Time to raise cash
Question: I’m on track to have enough saved to cover my 16-year-old son’s expenses at an in-state school, given that tuition doesn’t go up dramatically in the next few years. My investments are about 50% stocks (mostly small caps), 30% corporate and municipal bonds, and 20% short-term investments. How should I be adjusting this mix over the next few years? Cathy, Raleigh, NC
Answer: It’s a safe bet that tuition and fees will go up by the time he goes to college. The college tab has been increasing at about twice the rate of consumer inflation for years. Nevertheless, you’ll still be in good financial shape to pay the bill–or at least most of it.
Here’s the thing: Your son will be heading off to college in two to three years. That is a short period of time from an investment point of view. (It’s even shorter measured in parent time; it’s stunning how quickly freshman year comes.) You’ll want to lock in as much cash as possible the pay the college tab.
You might have the first year covered with 20% in short-term investments. I also would look at your corporate and municipal bonds and see if there are gains to be reaped. You might give up future returns, but you’ll also guarantee that you’ll the college money when you need it. And that’s the goal.

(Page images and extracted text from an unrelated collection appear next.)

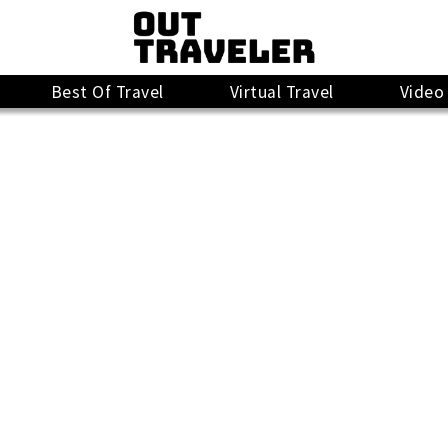
Best Of Travel
Virtual Travel
Video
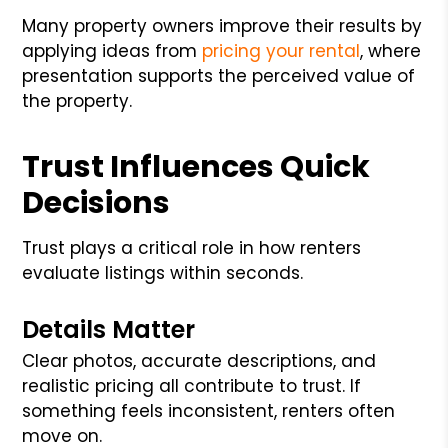
Many property owners improve their results by
applying ideas from
pricing your rental
, where
presentation supports the perceived value of
the property.
Trust Influences Quick
Decisions
Trust plays a critical role in how renters
evaluate listings within seconds.
Details Matter
Clear photos, accurate descriptions, and
realistic pricing all contribute to trust. If
something feels inconsistent, renters often
move on.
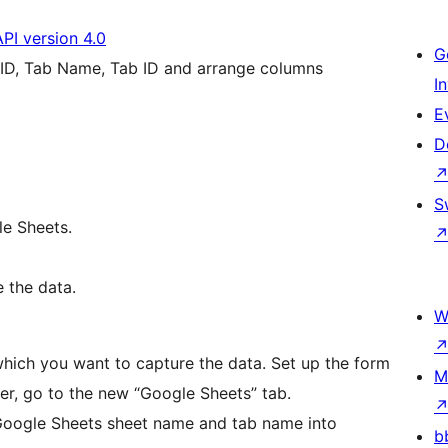
API version 4.0
G
 ID, Tab Name, Tab ID and arrange columns
I
E
D
S
le Sheets.
 the data.
W
hich you want to capture the data. Set up the form
M
ter, go to the new “Google Sheets” tab.
 Google Sheets sheet name and tab name into
b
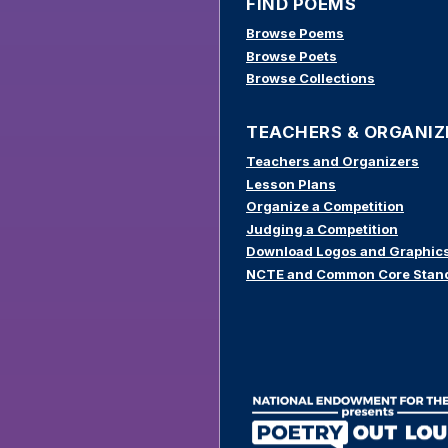
FIND POEMS
Browse Poems
Browse Poets
Browse Collections
TEACHERS & ORGANIZ
Teachers and Organizers
Lesson Plans
Organize a Competition
Judging a Competition
Download Logos and Graphic
NCTE and Common Core Stan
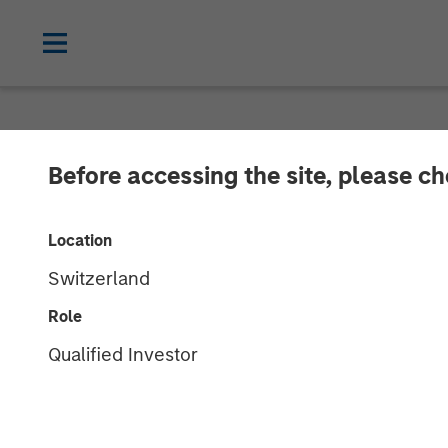
NEWSROOM
Before accessing the site, please c
PPC Flexible 
Location
International
Switzerland
Role
PPC Flexible Packaging, which is back
Qualified Investor
International, a provider of packaging 
27 NOVEMBER 2018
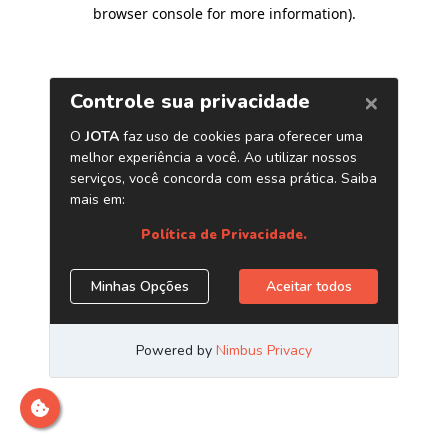
browser console for more information)
.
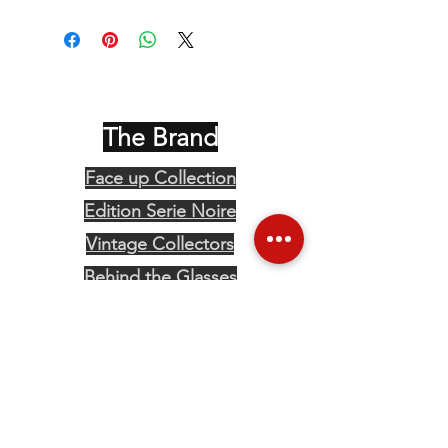
The Brand
Face up Collection
Edition Serie Noire
Vintage Collectors
Behind the Glasses
Stockists
Press
Social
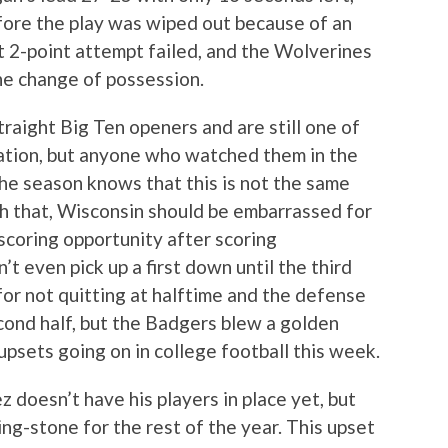
fore the play was wiped out because of an
t 2-point attempt failed, and the Wolverines
the change of possession.
aight Big Ten openers and are still one of
nation, but anyone who watched them in the
 the season knows that this is not the same
h that, Wisconsin should be embarrassed for
scoring opportunity after scoring
n’t even pick up a first down until the third
for not quitting at halftime and the defense
ond half, but the Badgers blew a golden
 upsets going on in college football this week.
 doesn’t have his players in place yet, but
ing-stone for the rest of the year. This upset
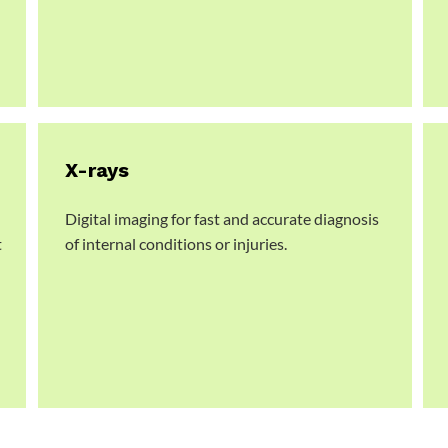
X-rays
Digital imaging for fast and accurate diagnosis
t
of internal conditions or injuries.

The stocks are trickier. Right now, the stock market is swinging wildly as investors try to figure out how likely is a sovereign debt implosion in Europe and how slow is economic growth in the U.S. and the rest of the world. However, I would opportunistically lock in gains when you can over the next few years with a goal of having all the tuition money set aside in safe, short-term savings by the time he’s a freshman.